The $4.2b will be disbursed in three years and will help stabilize the international reserves and liquidity protecting dollarization. Although the conditions have not been made public, and the agreement must still be approved by the IMF authorities, it is expected that it will contemplate short-term adjustments as well as longer-term structural changes.
Ecuador has not fully honored 13 of the 18 agreements signed in the past. Even though the fiscal goals were mostly achieved, governments failed to honor commitments on structural reforms.
The productive sector, as well as many Ecuadorians have demanded stronger, deeper and clearer action in the economic arena from Moreno and received this agreement with relief. But the president will have to face unions and leftist social groups that have already announced their intention to protest. We hope that Moreno exercises the necessary leadership to reach an ample consensus to carry out adjustments that are difficult and will be painful for the present generation – not an easy task when his level of support reaches just 35%.

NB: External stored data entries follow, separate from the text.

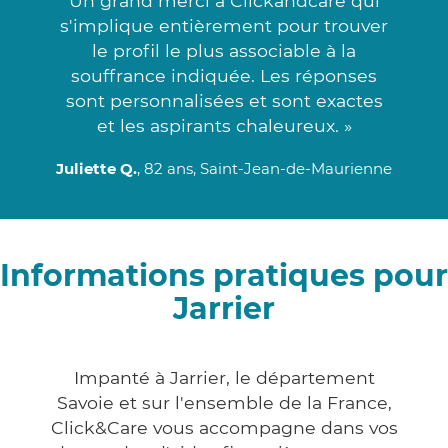
Un grand merci à Clickandcare qui
s'implique entièrement pour trouver
le profil le plus associable à la
souffrance indiquée. Les réponses
sont personnalisées et sont exactes
et les aspirants chaleureux. »
Juliette Q.
, 82 ans, Saint-Jean-de-Maurienne
Informations pratiques pour
Jarrier
Impanté à Jarrier, le département
Savoie et sur l'ensemble de la France,
Click&Care vous accompagne dans vos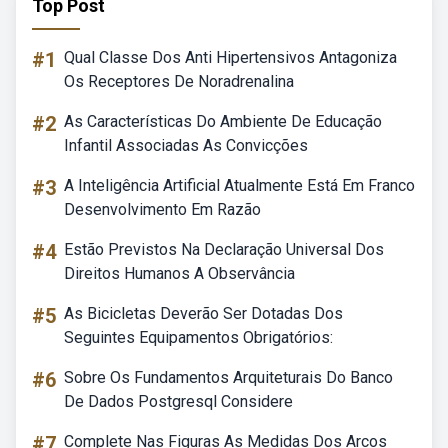
Top Post
#1
Qual Classe Dos Anti Hipertensivos Antagoniza
Os Receptores De Noradrenalina
#2
As Características Do Ambiente De Educação
Infantil Associadas As Convicções
#3
A Inteligência Artificial Atualmente Está Em Franco
Desenvolvimento Em Razão
#4
Estão Previstos Na Declaração Universal Dos
Direitos Humanos A Observância
#5
As Bicicletas Deverão Ser Dotadas Dos
Seguintes Equipamentos Obrigatórios:
#6
Sobre Os Fundamentos Arquiteturais Do Banco
De Dados Postgresql Considere
#7
Complete Nas Figuras As Medidas Dos Arcos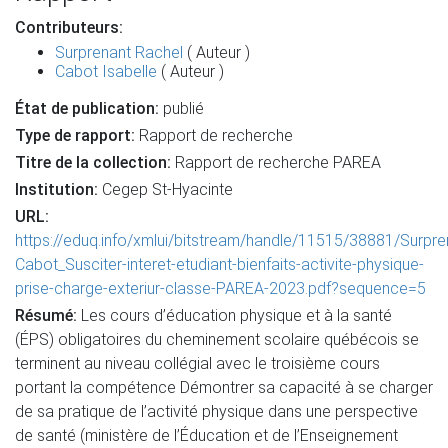
Contributeurs:
Surprenant Rachel
( Auteur )
Cabot Isabelle
( Auteur )
État de publication:
publié
Type de rapport:
Rapport de recherche
Titre de la collection:
Rapport de recherche PAREA
Institution:
Cegep St-Hyacinte
URL:
https://eduq.info/xmlui/bitstream/handle/11515/38881/Surpre
Cabot_Susciter-interet-etudiant-bienfaits-activite-physique-
prise-charge-exteriur-classe-PAREA-2023.pdf?sequence=5
Résumé:
Les cours d’éducation physique et à la santé
(ÉPS) obligatoires du cheminement scolaire québécois se
terminent au niveau collégial avec le troisième cours
portant la compétence Démontrer sa capacité à se charger
de sa pratique de l’activité physique dans une perspective
de santé (ministère de l’Éducation et de l’Enseignement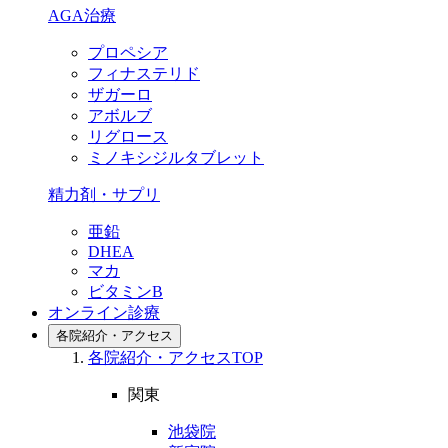
AGA治療
プロペシア
フィナステリド
ザガーロ
アボルブ
リグロース
ミノキシジルタブレット
精力剤・サプリ
亜鉛
DHEA
マカ
ビタミンB
オンライン診療
各院紹介・アクセス
各院紹介・アクセスTOP
関東
池袋院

This week Moreno also announced that an international “commission against corruption” will come to Ecuador to assess, question, resolve and support investigations and bring to justice the largest cases of corruption involving top authorities from the past government. The announcement was made just when a journalist’s research revealed that Moreno´s brother has a company in Belize, one of the so-called “tax haven” countries.
Local government elections will take place on March 24. The campaigns have picked up over the last two weeks but the general pessimism affecting Ecuadorians has not dissipated – instead it has increased because of the ridiculous number of candidates. In fact, there are 77,000 candidates, who massively promise to eradicate corruption from the public sector.
Polls have not been widely published but we will be attentive to the results of List 5, which is the list supported by Correa, as there are rumors that the lower classes, tired of the government’s inaction in improving economic conditions, are starting to miss the charismatic Correa.